[Start of Attachment]
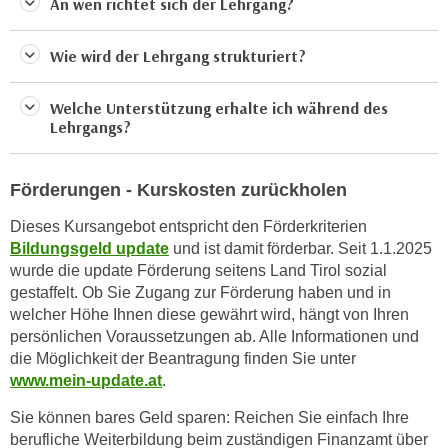
An wen richtet sich der Lehrgang?
a
h
t
m
Wie wird der Lehrgang strukturiert?
e
e
n
O
Welche Unterstützung erhalte ich während des
a
n
Lehrgangs?
u
l
c
i
h
Förderungen - Kurskosten zurückholen
n
a
e
Dieses Kursangebot entspricht den Förderkriterien
n
-
Bildungsgeld update
und ist damit förderbar. Seit 1.1.2025
U
J
wurde die update Förderung seitens Land Tirol sozial
n
o
gestaffelt. Ob Sie Zugang zur Förderung haben und in
t
u
welcher Höhe Ihnen diese gewährt wird, hängt von Ihren
e
r
persönlichen Voraussetzungen ab. Alle Informationen und
r
die Möglichkeit der Beantragung finden Sie unter
n
n
www.mein-update.at
.
e
e
y
Sie können bares Geld sparen: Reichen Sie einfach Ihre
h
z
berufliche Weiterbildung beim zuständigen Finanzamt über
m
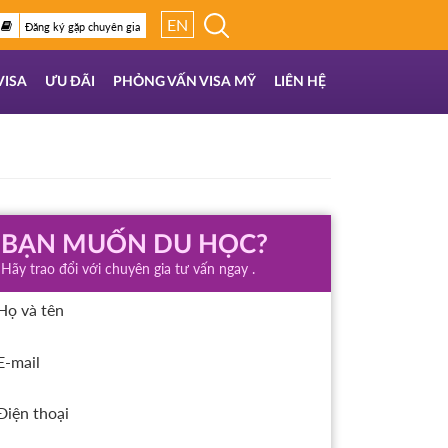
EN
Đăng ký gặp chuyên gia
VISA
ƯU ĐÃI
PHỎNG VẤN VISA MỸ
LIÊN HỆ
BẠN MUỐN DU HỌC?
Hãy trao đổi với chuyên gia tư vấn ngay .
Họ và tên
E-mail
Điện thoại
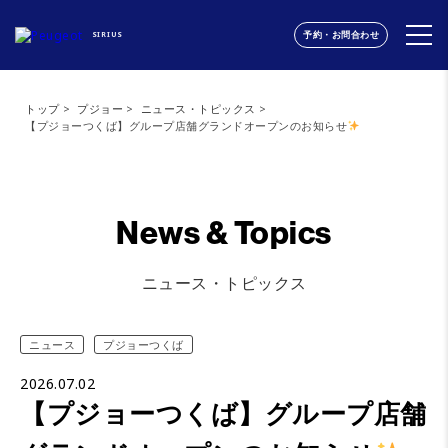
予約・お問合わせ
SIRIUS
トップ
プジョー
ニュース・トピックス
【プジョーつくば】グループ店舗グランドオープンのお知らせ
News & Topics
ニュース・トピックス
ニュース
プジョーつくば
2026.07.02
【プジョーつくば】グループ店舗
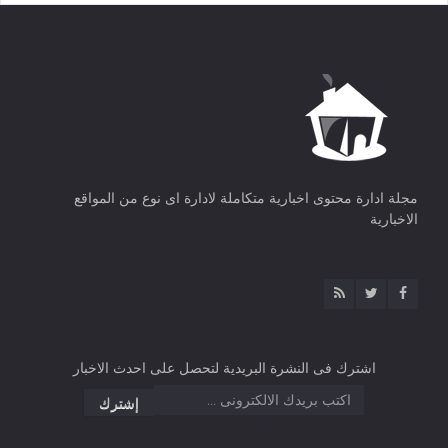
مجلة ادارة محتوى اخبارية متكاملة لادارة اى نوع من المواقع
الاخبارية
اشترك فى النشرة البريدية لتحصل على احدث الاخبار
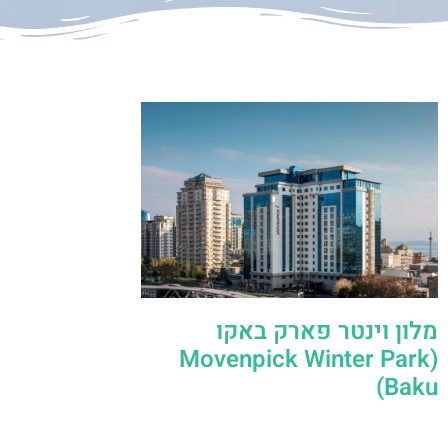
מלון וינטר פארק באקו
(Movenpick Winter Park
Baku)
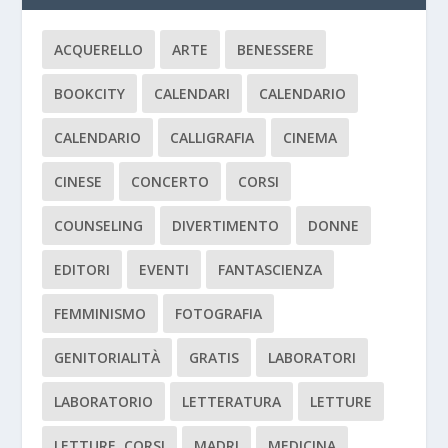
ACQUERELLO
ARTE
BENESSERE
BOOKCITY
CALENDARI
CALENDARIO
CALENDARIO
CALLIGRAFIA
CINEMA
CINESE
CONCERTO
CORSI
COUNSELING
DIVERTIMENTO
DONNE
EDITORI
EVENTI
FANTASCIENZA
FEMMINISMO
FOTOGRAFIA
GENITORIALITÀ
GRATIS
LABORATORI
LABORATORIO
LETTERATURA
LETTURE
LETTURE. CORSI
MADRI
MEDICINA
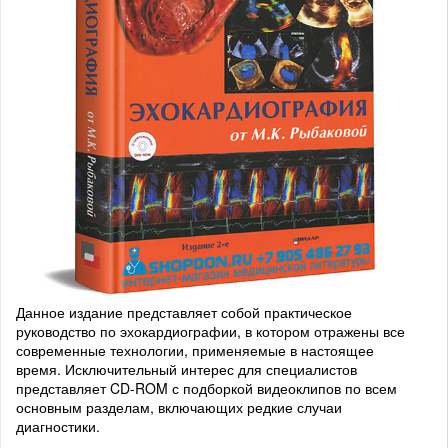
Данное издание представляет собой практическое
руководство по эхокардиографии, в котором отражены все
современные технологии, применяемые в настоящее
время. Исключительный интерес для специалистов
представляет CD-ROM с подборкой видеоклипов по всем
основным разделам, включающих редкие случаи
диагностики.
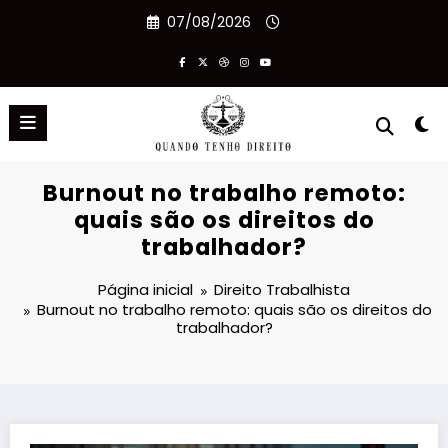
Pular
07/08/2026
para
o
conteúdo
Burnout no trabalho remoto:
quais são os direitos do
trabalhador?
Página inicial
Direito Trabalhista
Burnout no trabalho remoto: quais são os direitos do
trabalhador?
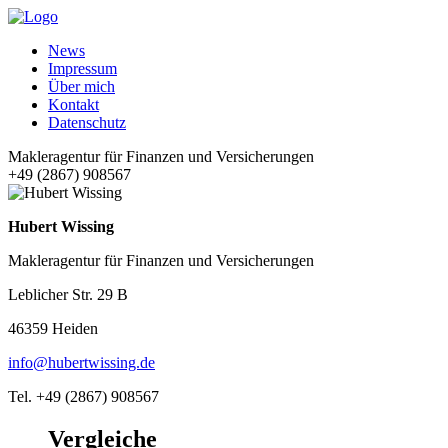
News
Impressum
Über mich
Kontakt
Datenschutz
Makleragentur für Finanzen und Versicherungen
+49 (2867) 908567
Hubert Wissing
Makleragentur für Finanzen und Versicherungen
Leblicher Str. 29 B
46359 Heiden
info@hubertwissing.de
Tel. +49 (2867) 908567
Vergleiche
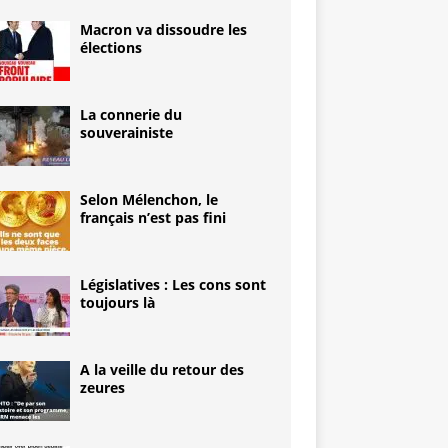
Macron va dissoudre les
élections
La connerie du
souverainiste
Selon Mélenchon, le
français n’est pas fini
Législatives : Les cons sont
toujours là
A la veille du retour des
zeures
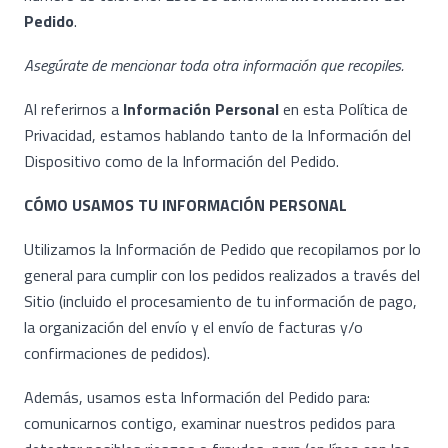
Pedido
.
Asegúrate de mencionar toda otra información que recopiles.
Al referirnos a
Información Personal
en esta Política de
Privacidad, estamos hablando tanto de la Información del
Dispositivo como de la Información del Pedido.
CÓMO USAMOS TU INFORMACIÓN PERSONAL
Utilizamos la Información de Pedido que recopilamos por lo
general para cumplir con los pedidos realizados a través del
Sitio (incluido el procesamiento de tu información de pago,
la organización del envío y el envío de facturas y/o
confirmaciones de pedidos).
Además, usamos esta Información del Pedido para:
comunicarnos contigo, examinar nuestros pedidos para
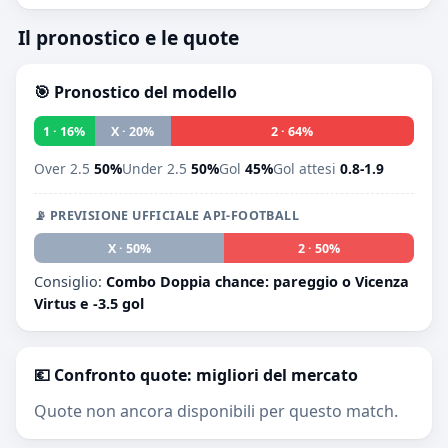
Il pronostico e le quote
🎯 Pronostico del modello
1 · 16%
X · 20%
2 · 64%
Over 2.5
50%
Under 2.5
50%
Gol
45%
Gol attesi
0.8-1.9
📡 PREVISIONE UFFICIALE API-FOOTBALL
1 · 0%
X · 50%
2 · 50%
Consiglio:
Combo Doppia chance: pareggio o Vicenza
Virtus e -3.5 gol
💶 Confronto quote: migliori del mercato
Quote non ancora disponibili per questo match.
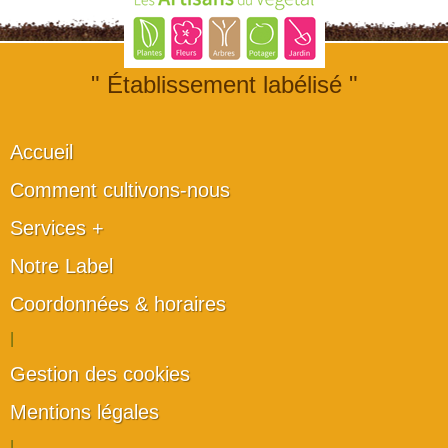
" Établissement labélisé "
Accueil
Comment cultivons-nous
Services +
Notre Label
Coordonnées & horaires
|
Gestion des cookies
Mentions légales
|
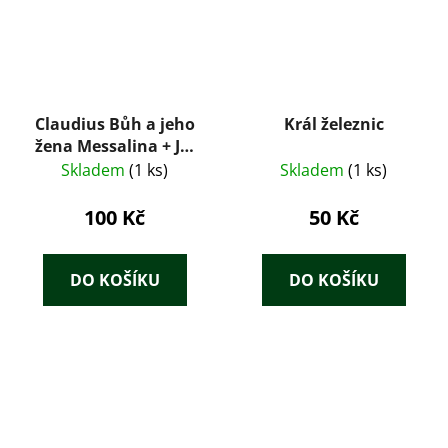
Claudius Bůh a jeho
Král železnic
žena Messalina + Já,
Claudius
Skladem
(1 ks)
Skladem
(1 ks)
100 Kč
50 Kč
DO KOŠÍKU
DO KOŠÍKU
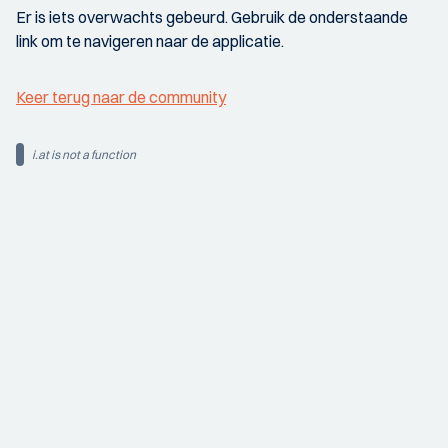
Er is iets overwachts gebeurd. Gebruik de onderstaande
link om te navigeren naar de applicatie.
Keer terug naar de community
i.at is not a function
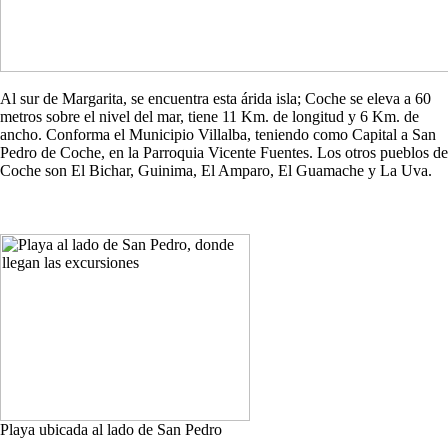
Al sur de Margarita, se encuentra esta árida isla; Coche se eleva a 60
metros sobre el nivel del mar, tiene 11 Km. de longitud y 6 Km. de
ancho. Conforma el Municipio Villalba, teniendo como Capital a San
Pedro de Coche, en la Parroquia Vicente Fuentes. Los otros pueblos de
Coche son El Bichar, Guinima, El Amparo, El Guamache y La Uva.
Playa ubicada al lado de San Pedro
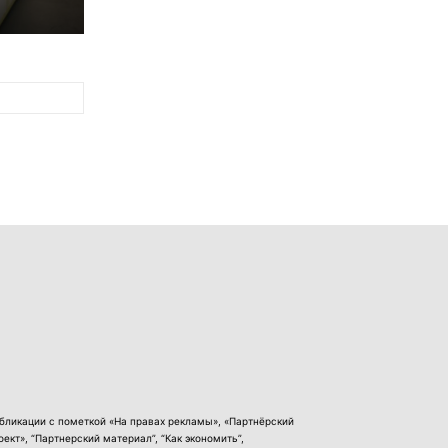
бликации с пометкой «На правах рекламы», «Партнёрский
оект», “Партнерский материал”, “Как экономить”,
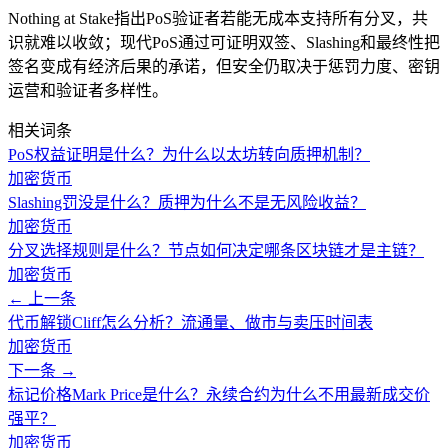
Nothing at Stake指出PoS验证者若能无成本支持所有分叉，共
识就难以收敛；现代PoS通过可证明双签、Slashing和最终性把
签名变成有经济后果的承诺，但安全仍取决于惩罚力度、密钥
运营和验证者多样性。
相关词条
PoS权益证明是什么？为什么以太坊转向质押机制？
加密货币
Slashing罚没是什么？质押为什么不是无风险收益？
加密货币
分叉选择规则是什么？节点如何决定哪条区块链才是主链？
加密货币
← 上一条
代币解锁Cliff怎么分析？流通量、做市与卖压时间表
加密货币
下一条 →
标记价格Mark Price是什么？永续合约为什么不用最新成交价
强平？
加密货币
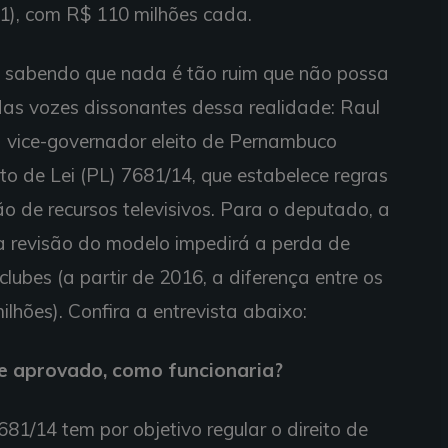
1), com R$ 110 milhões cada.
e sabendo que nada é tão ruim que não possa
 das vozes dissonantes dessa realidade: Raul
a vice-governador eleito de Pernambuco
to de Lei (PL) 7681/14, que estabelece regras
ão de recursos televisivos. Para o deputado, a
 a revisão do modelo impedirá a perda de
lubes (a partir de 2016, a diferença entre os
lhões). Confira a entrevista abaixo:
se aprovado, como funcionaria?
81/14 tem por objetivo regular o direito de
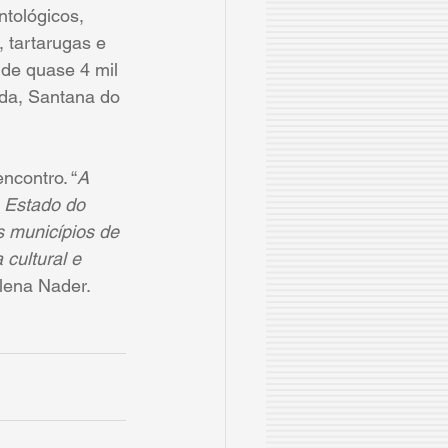
ntológicos, 
 tartarugas e 
de quase 4 mil 
da, Santana do 
ncontro. “
A 
o Estado do 
s municípios de 
cultural e 
lena Nader. 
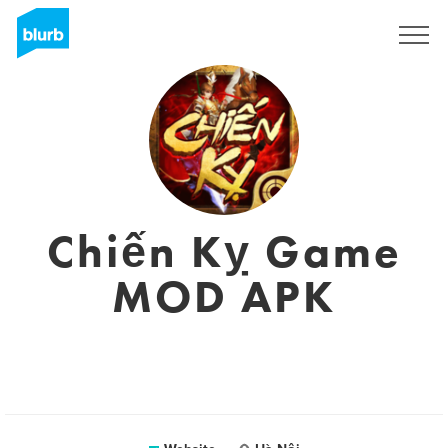
Sign Up
Chiến Kỵ Game
MOD APK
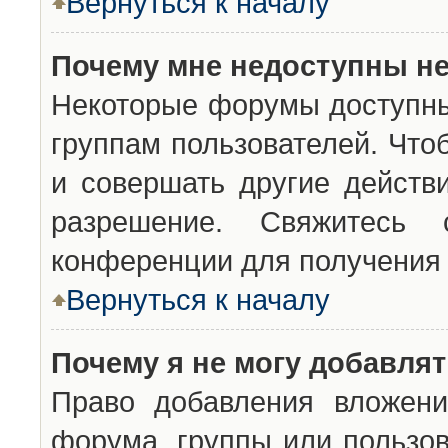
Вернуться к началу
Почему мне недоступны н
Некоторые форумы доступны
группам пользователей. Что
и совершать другие действ
разрешение. Свяжитесь 
конференции для получения 
Вернуться к началу
Почему я не могу добавля
Право добавления вложени
форума, группы или пользо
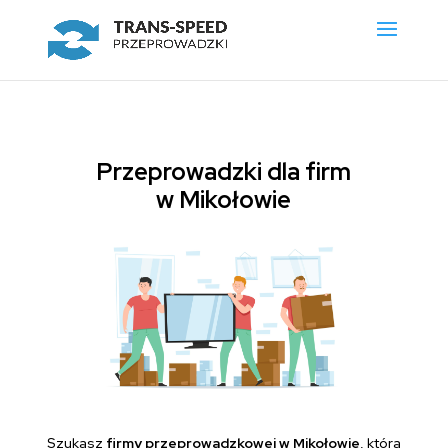
Przeprowadzki dla firm
w Mikołowie
Szukasz
firmy przeprowadzkowej w Mikołowie
, która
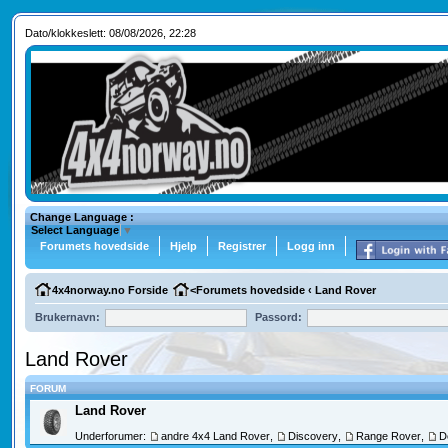
Dato/klokkeslett: 08/08/2026, 22:28
Change Language :
Select Language
▼
Forumets hovedside
Hjelp
Registrer
Logg inn
4x4norway.no Forside
<
Forumets hovedside
‹
Land Rover
Brukernavn:
Passord:
Land Rover
FORUM
Land Rover
Underforumer:
andre 4x4 Land Rover
,
Discovery
,
Range Rover
,
D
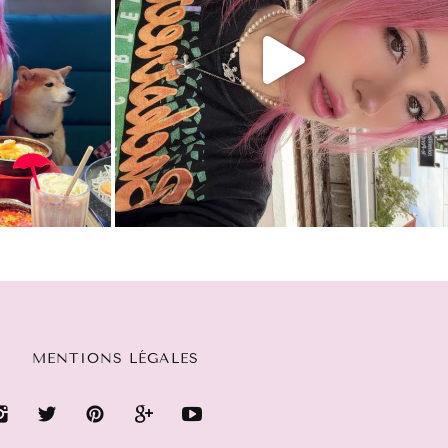
MENTIONS LÉGALES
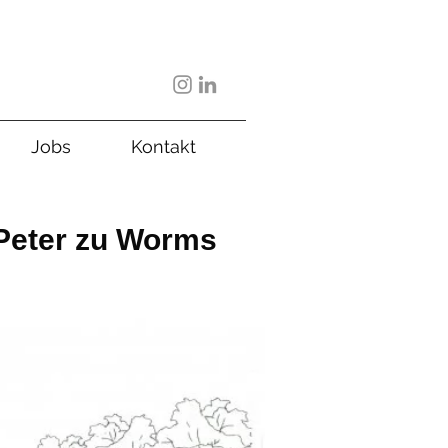
Jobs
Kontakt
Peter zu Worms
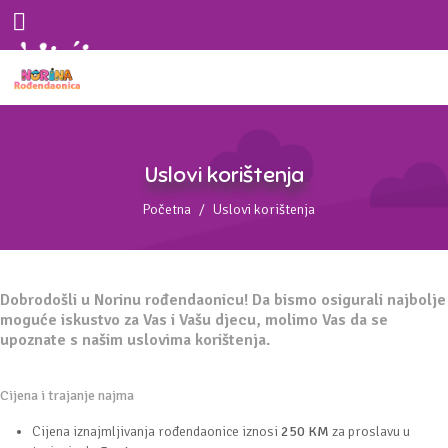
Uslovi korištenja
Početna
Uslovi korištenja
Dobrodošli u Norinu rođendaonicu! Da bismo osigurali najbolje
moguće iskustvo za Vas i Vašu djecu, molimo Vas da se
upoznate s našim uslovima korištenja.
Cijena i trajanje najma
Cijena iznajmljivanja rođendaonice iznosi
250 KM
za proslavu u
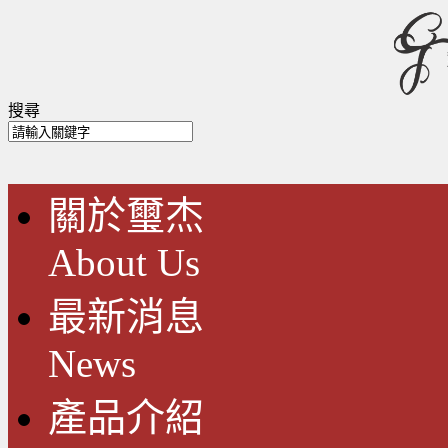
搜尋
關於璽杰
About Us
最新消息
News
產品介紹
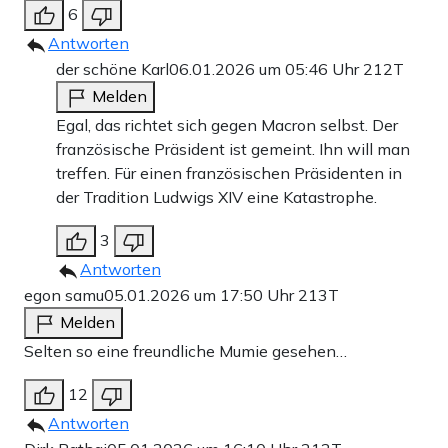
6
Antworten
der schöne Karl
06.01.2026 um 05:46 Uhr
212T
Melden
Egal, das richtet sich gegen Macron selbst. Der
französische Präsident ist gemeint. Ihn will man
treffen. Für einen französischen Präsidenten in
der Tradition Ludwigs XIV eine Katastrophe.
3
Antworten
egon samu
05.01.2026 um 17:50 Uhr
213T
Melden
Selten so eine freundliche Mumie gesehen…
12
Antworten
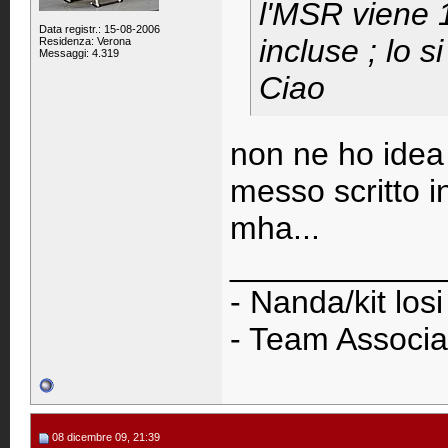
l'MSR viene 
Data registr.: 15-08-2006
incluse ; lo 
Residenza: Verona
Messaggi: 4.319
Ciao
non ne ho idea 
messo scritto i
mha...
____________
- Nanda/kit los
- Team Associ
08 dicembre 09, 21:39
[End of Attachment]
WHAT YOU NEED TO DO: Filter the records above and return every line that holds the word "Coche".

WORKED SOLUTION:
Al sur de Margarita, se encuentra esta árida isla; Coche se eleva a 60
Pedro de Coche, en la Parroquia Vicente Fuentes. Los otros pueblos de
Coche son El Bichar, Guinima, El Amparo, El Guamache y La Uva.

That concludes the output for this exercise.